Self-Supervised Contrastive Learning for Unsupervised Phoneme Segmentation.
Felix Kreuk, Joseph Keshet, Yossi Adi
INTERSPEECH 2020
We propose a self-supervised representation learning model for the task of unsupervised phoneme boundary detection. The model is a convolutional neural network that operates directly on the raw waveform. It is optimized to identify spectral changes in the signal using the Noise-Contrastive Estimation principle. At test time, a peak detection algorithm is applied over the model outputs to produce the final boundaries. As such, the proposed model is trained in a fully unsupervised manner with no manual annotations in the form of target boundaries nor phonetic transcriptions. We compare the proposed approach to several unsupervised baselines using both TIMIT and Buckeye corpora. Results suggest that our approach surpasses the baseline models and reaches state-of-the-art performance on both data sets. Furthermore, we experimented with expanding the training set with additional examples from the Librispeech corpus.

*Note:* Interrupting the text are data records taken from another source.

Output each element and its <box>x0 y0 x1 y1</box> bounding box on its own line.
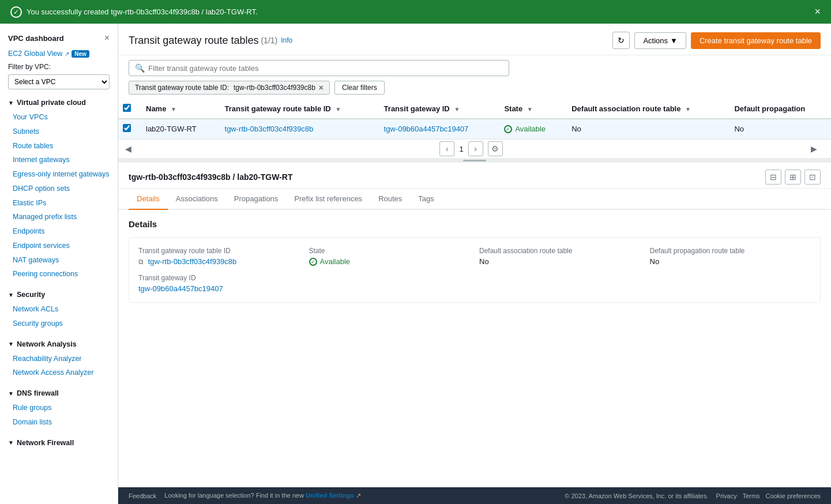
tab-prefix-list[interactable]: Prefix list references <box>286 189 370 210</box>
detail-value-assoc: No <box>479 257 641 266</box>
dropdown-icon: ▼ <box>670 36 678 45</box>
sidebar-item-network-acls[interactable]: Network ACLs <box>0 302 118 317</box>
unified-settings-link[interactable]: Unified Settings <box>306 492 354 499</box>
tab-tags[interactable]: Tags <box>410 189 442 210</box>
col-default-assoc: Default association route table ▼ <box>565 99 727 119</box>
select-all-header[interactable] <box>118 99 139 119</box>
refresh-button[interactable]: ↻ <box>612 32 630 49</box>
clear-filters-button[interactable]: Clear filters <box>334 81 385 95</box>
resize-divider[interactable] <box>118 158 831 163</box>
network-firewall-section-header[interactable]: ▼ Network Firewall <box>0 435 118 450</box>
sidebar-item-endpoints[interactable]: Endpoints <box>0 224 118 239</box>
vpc-filter[interactable]: Select a VPC <box>8 74 110 89</box>
col-route-table-id: Transit gateway route table ID ▼ <box>218 99 377 119</box>
sidebar-item-egress-gateways[interactable]: Egress-only internet gateways <box>0 167 118 182</box>
sidebar-item-your-vpcs[interactable]: Your VPCs <box>0 110 118 125</box>
detail-rtid-link[interactable]: tgw-rtb-0b3cff03c4f939c8b <box>148 257 237 266</box>
sort-icon[interactable]: ▼ <box>685 106 691 112</box>
sidebar-item-peering[interactable]: Peering connections <box>0 267 118 281</box>
expand-button[interactable]: ⊡ <box>804 170 821 185</box>
security-section-header[interactable]: ▼ Security <box>0 287 118 302</box>
info-link[interactable]: Info <box>281 36 292 44</box>
detail-tgw-id: Transit gateway ID tgw-09b60a4457bc19407 <box>138 274 300 293</box>
sidebar-item-prefix-lists[interactable]: Managed prefix lists <box>0 210 118 224</box>
bottom-panel: tgw-rtb-0b3cff03c4f939c8b / lab20-TGW-RT… <box>118 163 831 487</box>
filter-tag-label: Transit gateway route table ID: <box>135 84 229 92</box>
sort-icon[interactable]: ▼ <box>454 106 460 112</box>
search-input[interactable] <box>148 64 503 73</box>
banner-close-button[interactable]: × <box>814 6 821 18</box>
create-button[interactable]: Create transit gateway route table <box>691 32 821 49</box>
detail-value-prop: No <box>650 257 811 266</box>
actions-button[interactable]: Actions ▼ <box>634 32 686 49</box>
sidebar-item-endpoint-services[interactable]: Endpoint services <box>0 239 118 253</box>
split-horizontal-button[interactable]: ⊟ <box>765 170 781 185</box>
table-settings-button[interactable]: ⚙ <box>488 141 503 156</box>
detail-tgwid-link[interactable]: tgw-09b60a4457bc19407 <box>138 284 223 293</box>
tab-routes[interactable]: Routes <box>370 189 410 210</box>
col-tgw-id: Transit gateway ID ▼ <box>377 99 498 119</box>
footer-text: Looking for language selection? Find it … <box>164 492 360 499</box>
tab-associations[interactable]: Associations <box>168 189 226 210</box>
sidebar-item-subnets[interactable]: Subnets <box>0 125 118 139</box>
detail-value-rtid: ⧉ tgw-rtb-0b3cff03c4f939c8b <box>138 257 300 266</box>
cookie-pref-link[interactable]: Cookie preferences <box>766 492 821 499</box>
sort-icon[interactable]: ▼ <box>171 106 176 112</box>
sort-icon[interactable]: ▼ <box>527 106 533 112</box>
row-state: ✓ Available <box>497 119 565 139</box>
split-vertical-button[interactable]: ⊞ <box>785 170 801 185</box>
privacy-link[interactable]: Privacy <box>716 492 737 499</box>
prev-page-button[interactable]: ‹ <box>439 141 454 156</box>
sidebar-item-rule-groups[interactable]: Rule groups <box>0 401 118 415</box>
panel-view-buttons: ⊟ ⊞ ⊡ <box>765 170 821 185</box>
tgw-id-link[interactable]: tgw-09b60a4457bc19407 <box>384 125 469 133</box>
scroll-left-button[interactable]: ◀ <box>122 143 135 155</box>
row-name: lab20-TGW-RT <box>139 119 218 139</box>
status-icon: ✓ <box>309 258 317 266</box>
filter-tag-remove[interactable]: × <box>319 84 324 92</box>
table-row[interactable]: lab20-TGW-RT tgw-rtb-0b3cff03c4f939c8b t… <box>118 119 831 139</box>
sidebar-item-dhcp[interactable]: DHCP option sets <box>0 182 118 196</box>
sidebar-title: VPC dashboard <box>8 34 64 43</box>
chevron-icon: ▼ <box>8 390 14 397</box>
route-tables-table: Name ▼ Transit gateway route table ID ▼ … <box>118 99 831 139</box>
terms-link[interactable]: Terms <box>743 492 760 499</box>
vpc-select[interactable]: Select a VPC <box>8 74 110 89</box>
feedback-link[interactable]: Feedback <box>129 492 156 499</box>
tab-propagations[interactable]: Propagations <box>226 189 287 210</box>
scroll-right-button[interactable]: ▶ <box>807 143 821 155</box>
route-table-id-link[interactable]: tgw-rtb-0b3cff03c4f939c8b <box>225 125 314 133</box>
tab-details[interactable]: Details <box>129 189 168 210</box>
sort-icon[interactable]: ▼ <box>335 106 341 112</box>
sidebar-item-nat-gateways[interactable]: NAT gateways <box>0 253 118 268</box>
row-route-table-id: tgw-rtb-0b3cff03c4f939c8b <box>218 119 377 139</box>
sidebar-item-internet-gateways[interactable]: Internet gateways <box>0 153 118 167</box>
row-tgw-id: tgw-09b60a4457bc19407 <box>377 119 498 139</box>
detail-label-state: State <box>309 247 471 255</box>
next-page-button[interactable]: › <box>468 141 483 156</box>
detail-label-prop: Default propagation route table <box>650 247 811 255</box>
row-checkbox[interactable] <box>123 124 131 132</box>
sidebar-close-button[interactable]: × <box>104 33 110 43</box>
content-area: Transit gateway route tables (1/1) Info … <box>118 24 831 504</box>
status-available: ✓ Available <box>504 125 558 133</box>
sidebar-item-elastic-ips[interactable]: Elastic IPs <box>0 196 118 210</box>
row-checkbox-cell[interactable] <box>118 119 139 139</box>
select-all-checkbox[interactable] <box>123 104 131 112</box>
vpc-section-header[interactable]: ▼ Virtual private cloud <box>0 95 118 110</box>
sidebar-item-reachability[interactable]: Reachability Analyzer <box>0 352 118 366</box>
top-panel: Transit gateway route tables (1/1) Info … <box>118 24 831 158</box>
network-analysis-section-header[interactable]: ▼ Network Analysis <box>0 337 118 352</box>
search-input-wrap[interactable]: 🔍 <box>129 60 509 76</box>
ec2-global-view-link[interactable]: EC2 Global View ↗ New <box>0 48 118 59</box>
sidebar-item-network-access[interactable]: Network Access Analyzer <box>0 366 118 380</box>
success-icon: ✓ <box>10 6 22 18</box>
filter-tag: Transit gateway route table ID: tgw-rtb-… <box>129 81 330 95</box>
sidebar-item-route-tables[interactable]: Route tables <box>0 139 118 153</box>
sidebar-header: VPC dashboard × <box>0 31 118 48</box>
sidebar-item-security-groups[interactable]: Security groups <box>0 317 118 331</box>
dns-firewall-section-header[interactable]: ▼ DNS firewall <box>0 386 118 401</box>
filter-label: Filter by VPC: <box>0 59 118 72</box>
sidebar-item-domain-lists[interactable]: Domain lists <box>0 415 118 430</box>
copy-icon[interactable]: ⧉ <box>138 258 144 266</box>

We evaluated the resulting model on distributions and languages that were not seen during the training phase (English, Hebrew and German) and showed that utilizing additional untranscribed data is beneficial for model performance.

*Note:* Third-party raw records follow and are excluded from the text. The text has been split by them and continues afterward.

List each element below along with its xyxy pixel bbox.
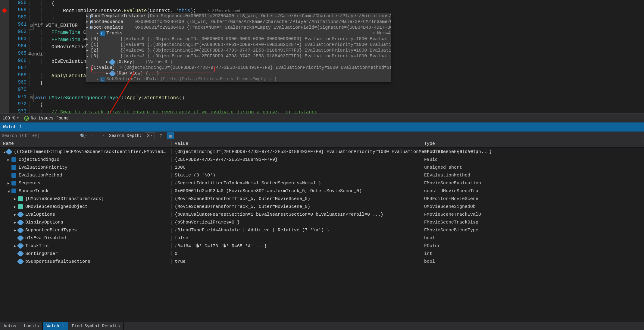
chevron-down-icon: ▼ [151,134,152,137]
datatip-value: {{Value=1 },{ObjectBindingID={FAC88CBD-4… [120,42,391,48]
datatip-name: RootTemplateInstance [91,13,145,19]
bottom-tab[interactable]: Watch 1 [43,322,68,330]
line-number: 958 [18,0,27,5]
watch-search-input[interactable]: Search (Ctrl+E) [2,132,77,139]
line-number: 972 [18,101,27,107]
datatip-value: {{Value=2 },{ObjectBindingID={2ECF3DD9-4… [120,48,391,53]
code-line[interactable]: │ } [28,80,43,87]
expand-arrow-icon[interactable]: ▶ [106,71,109,76]
datatip-name: SubSectionFieldData [106,76,158,82]
search-icon[interactable]: 🔍▾ [80,132,87,139]
datatip-name: [2] [91,48,118,53]
expand-arrow-icon[interactable]: ▶ [96,30,99,36]
datatip-row[interactable]: ▶[0:Key]{Value=3 } [86,59,391,65]
datatip-name: RootTemplate [91,25,133,30]
class-icon [18,204,23,209]
line-number: 968 [18,72,27,78]
code-line[interactable]: ⊟void UMovieSceneSequencePlayer::ApplyLa… [28,94,185,102]
datatip-row[interactable]: ▶[2]{{Value=2 },{ObjectBindingID={2ECF3D… [86,48,391,53]
datatip-value: {{Value=3 },{ObjectBindingID={2ECF3DD9-4… [120,53,391,59]
arrow-right-icon[interactable]: → [99,132,106,139]
code-editor[interactable]: 9589599609619629639649659669679689699709… [0,0,644,114]
code-line[interactable]: │ │ OnMovieSceneSec [28,43,95,51]
line-numbers: 9589599609619629639649659669679689699709… [9,0,28,114]
datatip-name: [Raw View] [116,71,143,76]
expand-arrow-icon[interactable]: ▶ [86,65,88,71]
expand-arrow-icon[interactable]: ▶ [86,48,88,53]
search-depth-select[interactable]: 3 ▼ [145,132,155,139]
datatip-row[interactable]: ▶[0]{{Value=0 },{ObjectBindingID={000000… [86,36,391,42]
var-icon [109,71,116,76]
issues-indicator[interactable]: No issues found [24,116,69,121]
datatip-row[interactable]: ▶RootTemplate0x000001fc29286468 {Tracks=… [86,25,391,30]
datatip-value: Num=4 [377,30,391,36]
expand-arrow-icon[interactable]: ▶ [86,13,88,19]
datatip-row[interactable]: ▶[1:Value]⇱{ObjectBindingID={2ECF3DD9-47… [86,65,391,71]
line-number: 959 [18,7,27,13]
line-number: 963 [18,36,27,42]
breakpoint-icon[interactable] [2,8,7,13]
datatip-row[interactable]: ▶RootSequence0x000001fc29286400 (LS_Win,… [86,19,391,25]
search-depth-label: Search Depth: [109,133,142,138]
field-icon [100,31,105,36]
line-number: 970 [18,87,27,92]
expand-arrow-icon[interactable]: ▶ [86,42,88,48]
expand-arrow-icon[interactable]: ▶ [86,25,88,30]
datatip-name: [1:Value] [91,65,118,71]
line-number: 962 [18,29,27,34]
datatip-name: RootSequence [91,19,133,25]
chevron-down-icon: ▼ [17,116,19,120]
watch-panel-title[interactable]: Watch 1 [0,122,644,132]
bottom-tabstrip: AutosLocalsWatch 1Find Symbol Results [0,322,644,330]
search-placeholder: Search (Ctrl+E) [2,133,40,138]
datatip-value: {ObjectBindingID={2ECF3DD9-47D3-9747-2E5… [124,65,391,71]
toggle-view-icon[interactable]: ▦ [167,132,174,139]
watch-grid[interactable]: Name Value Type ◢((TSetElement<TTuple<FM… [0,140,644,322]
datatip-value: {Value=3 } [145,59,173,65]
zoom-level[interactable]: 100 % ▼ [2,116,19,121]
bottom-tab[interactable]: Autos [0,322,20,330]
datatip-name: [0:Key] [116,59,143,65]
datatip-name: [0] [91,36,118,42]
datatip-root[interactable]: ▶RootTemplateInstance{RootSequence=0x000… [86,13,391,82]
datatip-row[interactable]: ▶SubSectionFieldData{Field={Data={Entrie… [86,76,391,82]
line-number: 971 [18,94,27,100]
datatip-row[interactable]: ◢[3]{{Value=3 },{ObjectBindingID={2ECF3D… [86,53,391,59]
code-line[interactable]: │ { [28,101,43,109]
zoom-value: 100 % [2,116,15,121]
check-circle-icon [24,116,29,121]
pin-icon[interactable]: ⇱ [372,30,376,36]
expand-arrow-icon[interactable]: ▶ [96,76,99,82]
expand-arrow-icon[interactable]: ◢ [86,53,88,59]
datatip-value: {{Value=0 },{ObjectBindingID={00000000-0… [120,36,391,42]
issues-text: No issues found [31,116,69,121]
arrow-left-icon[interactable]: ← [90,132,96,139]
watch-row[interactable]: ▶UMovieSceneSignedObject(MovieScene3DTra… [0,203,644,211]
line-number: 961 [18,22,27,27]
datatip-value: {...} [145,71,159,76]
breakpoint-column[interactable] [0,0,9,114]
bottom-tab[interactable]: Locals [20,322,43,330]
expand-arrow-icon[interactable]: ▶ [86,19,88,25]
code-line[interactable]: ⊟#if WITH_EDITOR [28,22,78,30]
line-number: 969 [18,80,27,85]
datatip-name: [3] [91,53,118,59]
code-line[interactable]: #endif [28,51,46,58]
datatip-row[interactable]: ▶[1]{{Value=1 },{ObjectBindingID={FAC88C… [86,42,391,48]
expand-arrow-icon[interactable]: ▶ [106,59,109,65]
line-number: 966 [18,58,27,63]
editor-statusbar: 100 % ▼ No issues found [0,113,644,122]
bottom-tab[interactable]: Find Symbol Results [68,322,124,330]
code-line[interactable]: │ │ { [28,0,54,7]
datatip-value: {Field={Data={Entries=Empty Items=Empty … [160,76,282,82]
filter-icon[interactable]: ⚲ [158,132,164,139]
var-icon [109,59,116,65]
datatip-row[interactable]: ▶[Raw View]{...} [86,71,391,76]
datatip-row[interactable]: ▶RootTemplateInstance{RootSequence=0x000… [86,13,391,19]
watch-title-label: Watch 1 [3,125,22,130]
pin-icon[interactable]: ⇱ [120,65,123,71]
line-number: 964 [18,43,27,49]
expand-arrow-icon[interactable]: ▶ [86,36,88,42]
datatip-row[interactable]: ▶Tracks⇱Num=4 [86,30,391,36]
code-line[interactable]: │ │ } [28,14,54,22]
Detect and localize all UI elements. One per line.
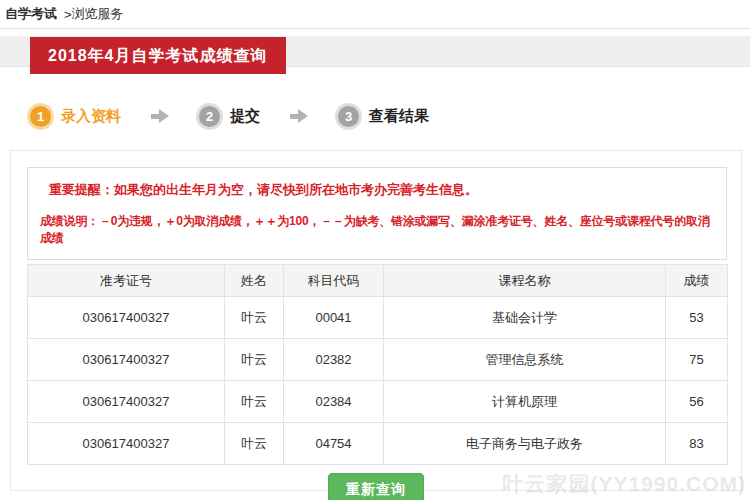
cell-score: 53 bbox=[666, 297, 728, 339]
cell-ticket: 030617400327 bbox=[28, 381, 225, 423]
step-3-number-badge: 3 bbox=[338, 106, 359, 127]
cell-score: 56 bbox=[666, 381, 728, 423]
page-title: 2018年4月自学考试成绩查询 bbox=[30, 37, 286, 74]
step-1-enter-info: 1 录入资料 bbox=[30, 106, 121, 127]
message-box: 重要提醒：如果您的出生年月为空，请尽快到所在地市考办完善考生信息。 成绩说明：－… bbox=[27, 167, 727, 260]
step-2-submit: 2 提交 bbox=[199, 106, 260, 127]
table-row: 030617400327 叶云 02382 管理信息系统 75 bbox=[28, 339, 728, 381]
cell-name: 叶云 bbox=[225, 339, 284, 381]
cell-name: 叶云 bbox=[225, 423, 284, 465]
cell-course-name: 管理信息系统 bbox=[384, 339, 666, 381]
cell-name: 叶云 bbox=[225, 297, 284, 339]
button-row: 重新查询 bbox=[11, 473, 741, 500]
col-header-course-name: 课程名称 bbox=[384, 265, 666, 297]
score-explanation-text: 成绩说明：－0为违规，＋0为取消成绩，＋＋为100，－－为缺考、错涂或漏写、漏涂… bbox=[40, 213, 714, 247]
page: 自学考试 >浏览服务 2018年4月自学考试成绩查询 1 录入资料 2 提交 3… bbox=[0, 0, 750, 500]
breadcrumb: 自学考试 >浏览服务 bbox=[0, 0, 750, 29]
breadcrumb-separator: > bbox=[64, 7, 72, 22]
step-3-label: 查看结果 bbox=[369, 107, 429, 126]
table-row: 030617400327 叶云 04754 电子商务与电子政务 83 bbox=[28, 423, 728, 465]
table-header-row: 准考证号 姓名 科目代码 课程名称 成绩 bbox=[28, 265, 728, 297]
results-card: 重要提醒：如果您的出生年月为空，请尽快到所在地市考办完善考生信息。 成绩说明：－… bbox=[10, 150, 742, 491]
step-2-number-badge: 2 bbox=[199, 106, 220, 127]
breadcrumb-root-link[interactable]: 自学考试 bbox=[5, 5, 57, 23]
cell-subject-code: 04754 bbox=[284, 423, 384, 465]
wizard-steps: 1 录入资料 2 提交 3 查看结果 bbox=[30, 100, 429, 132]
col-header-name: 姓名 bbox=[225, 265, 284, 297]
arrow-right-icon bbox=[290, 109, 308, 123]
table-row: 030617400327 叶云 00041 基础会计学 53 bbox=[28, 297, 728, 339]
cell-name: 叶云 bbox=[225, 381, 284, 423]
cell-subject-code: 02382 bbox=[284, 339, 384, 381]
table-row: 030617400327 叶云 02384 计算机原理 56 bbox=[28, 381, 728, 423]
cell-ticket: 030617400327 bbox=[28, 297, 225, 339]
cell-subject-code: 02384 bbox=[284, 381, 384, 423]
col-header-score: 成绩 bbox=[666, 265, 728, 297]
step-1-label: 录入资料 bbox=[61, 107, 121, 126]
requery-button[interactable]: 重新查询 bbox=[328, 473, 424, 500]
cell-ticket: 030617400327 bbox=[28, 423, 225, 465]
col-header-subject-code: 科目代码 bbox=[284, 265, 384, 297]
col-header-admission-ticket: 准考证号 bbox=[28, 265, 225, 297]
cell-subject-code: 00041 bbox=[284, 297, 384, 339]
cell-course-name: 电子商务与电子政务 bbox=[384, 423, 666, 465]
cell-score: 83 bbox=[666, 423, 728, 465]
cell-score: 75 bbox=[666, 339, 728, 381]
cell-ticket: 030617400327 bbox=[28, 339, 225, 381]
scores-table: 准考证号 姓名 科目代码 课程名称 成绩 030617400327 叶云 000… bbox=[27, 264, 728, 465]
cell-course-name: 计算机原理 bbox=[384, 381, 666, 423]
breadcrumb-current-link[interactable]: 浏览服务 bbox=[72, 5, 124, 23]
step-1-number-badge: 1 bbox=[30, 106, 51, 127]
step-3-view-results: 3 查看结果 bbox=[338, 106, 429, 127]
cell-course-name: 基础会计学 bbox=[384, 297, 666, 339]
arrow-right-icon bbox=[151, 109, 169, 123]
important-notice-text: 重要提醒：如果您的出生年月为空，请尽快到所在地市考办完善考生信息。 bbox=[49, 181, 714, 199]
step-2-label: 提交 bbox=[230, 107, 260, 126]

If you find this paper and implementation useful, please consider citing our work:
@article{kreuk2020self,
title={Self-Supervised Contrastive Learning for Unsupervised Phoneme Segmentation},
author={Kreuk, Felix and Keshet, Joseph and Adi, Yossi},
journal={arXiv preprint arXiv:2007.13465},
year={2020}
}
git clone https://github.com/felixkreuk/UnsupSeg.git
cd UnsupSeg
conda create --name unsup_seg --file requirements.txt
conda activate unsup_seg
The training script assumes that the data is structured as follows:
timit_directory
│
└───val
│ │ X.wav
│ └─ X.phn
│
└───test
│ │ Y.wav
│ └─ Y.phn
│
└───train
│ Z.wav
└─ Z.phn
Where X.wav
is a raw waveform signal, and X.phn
is its' corresponding phoneme boundaries labeld with the following format:
0 9640 h#
9640 11240 sh
11240 12783 iy
12783 14078 hv
14078 16157 ae
16157 16880 dcl
...
Where the two numbers each line represent the onset of offset of the phoneme (in samples), and the last element represents the phoneme identity.

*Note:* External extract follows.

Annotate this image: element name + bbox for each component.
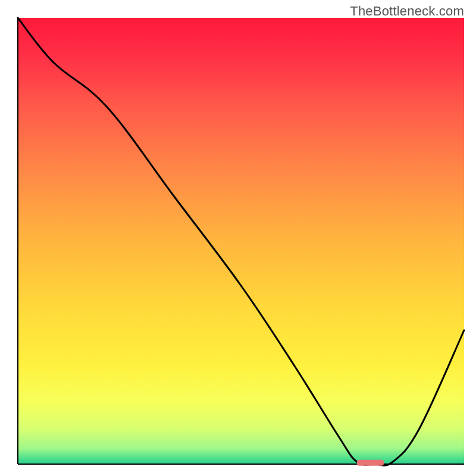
optimal-marker (357, 460, 384, 466)
plot-background (18, 18, 464, 464)
bottleneck-chart (0, 0, 476, 476)
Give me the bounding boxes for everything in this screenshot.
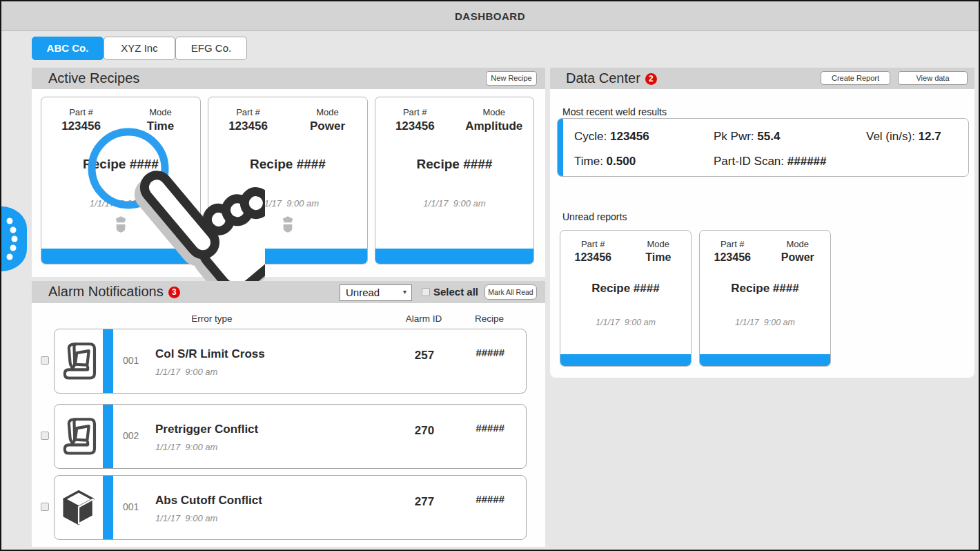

To convert default TIMIT file formats to the required format in the Data structure
section, you should first run the script scripts/make_timit.py
.
python scripts/make_timit.py --inpath /path/to/original/timit --outpath /path/to/output/timit
Prior to using our code you should configure the paths to the TIMIT/Buckeye/Librispeech datasets under conf/config.yaml
.
For TIMIT/Buckeye the path should point to a directory with three sub-directories: train, val and test.
For Librispeech the path should point to a directory that contains the LibriSpeech
directory downloaded by torchaudio (or by you manually).
For example:
...
buckeye_path: /data/datasets/buckeye
timit_path: /data/datasets/timit
libri_path: /data/datasets # under this dir there's a LibriSpeech dir
...
To run training with default hyper-parameters, run the following:
python main.py
To see further hyper-parameters see conf/config.yaml
.
More examples:
python main.py data=timit # train on timit
python main.py data=buckeye # train on buckeye
python main.py data=timit_libri # timit + librispeech
python main.py data=timit_libri libri_percent=0.5 # use only 50% of librispeech
The following command runs a test epoch on the selected data and reports results in terms of precision, recall, F1 and R-value.
python main.py ckpt=/absolute/path/to/model.ckpt data=timit # test on timit
python main.py ckpt=/absolute/path/to/model.ckpt data=buckeye # test on buckeye
The following command runs inference on a single .wav file and outputs the predicted boundaries in seconds.
python predict.py --ckpt /absolute/path/to/model.ckpt --wav /path/to/audio.wav
python predict.py --ckpt /absolute/path/to/model.ckpt --wav /path/to/audio.wav --prominence 0.05
The threshold for the peak detection procedure can be adjusted using the --prominence 0.05
argument. For best results it is advisable to trim silences using a voice activity detector.